- [Extracted page text data]:
▬▬▬▬▬▬▬▬▬▬

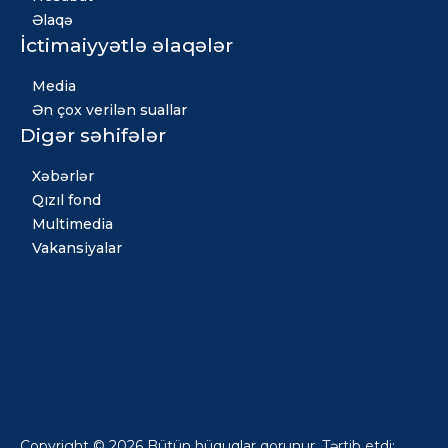
Əlaqə
İctimaiyyətlə əlaqələr
Media
Ən çox verilən suallar
Digər səhifələr
Xəbərlər
Qızıl fond
Multimedia
Vakansiyalar
Copyright © 2026 Bütün hüquqlar qorunur. Tərtib etdi:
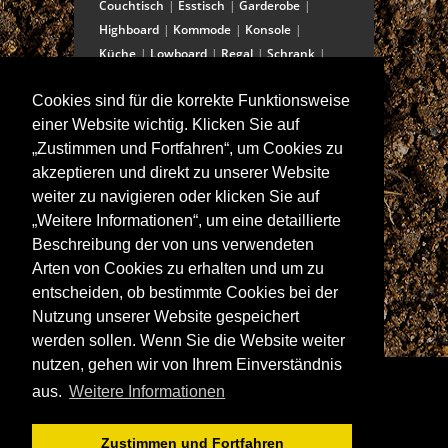
Couchtisch
Esstisch
Garderobe
Highboard
Kommode
Konsole
Küche
Lowboard
Regal
Schrank
Schreibtisch
Sekretär
Spiegel
Cookies sind für die korrekte Funktionsweise
Stuhl/Bank
Truhe
Vitrine
einer Website wichtig. Klicken Sie auf
Wohnwand
„Zustimmen und Fortfahren“, um Cookies zu
akzeptieren und direkt zu unserer Website
weiter zu navigieren oder klicken Sie auf
ANSCHRIFT
„Weitere Informationen“, um eine detaillierte
Spitalstraße 15
Beschreibung der von uns verwendeten
D-97421 Schweinfurt
Arten von Cookies zu erhalten und um zu
Tel +49-9721 60555-60
entscheiden, ob bestimmte Cookies bei der
Fax +49-9721 60555-99
Nutzung unserer Website gespeichert
E-Mail: info@wolf-moebel.de
werden sollen. Wenn Sie die Website weiter
nutzen, gehen wir von Ihrem Einverständnis
aus.
Weitere Informationen
Zustimmen und Fortfahren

▬▬▬▬▬▬▬▬▬▬

- [What the exercise asks]:
Please write out only the lines from the one containing "Arten von Cookies zu erhalten und um zu" to the end of the records above, exactly, both ends included.

- [Output for this exercise]:
Arten von Cookies zu erhalten und um zu
Tel +49-9721 60555-60
entscheiden, ob bestimmte Cookies bei der
Fax +49-9721 60555-99
Nutzung unserer Website gespeichert
E-Mail: info@wolf-moebel.de
werden sollen. Wenn Sie die Website weiter
nutzen, gehen wir von Ihrem Einverständnis
aus.
Weitere Informationen
Zustimmen und Fortfahren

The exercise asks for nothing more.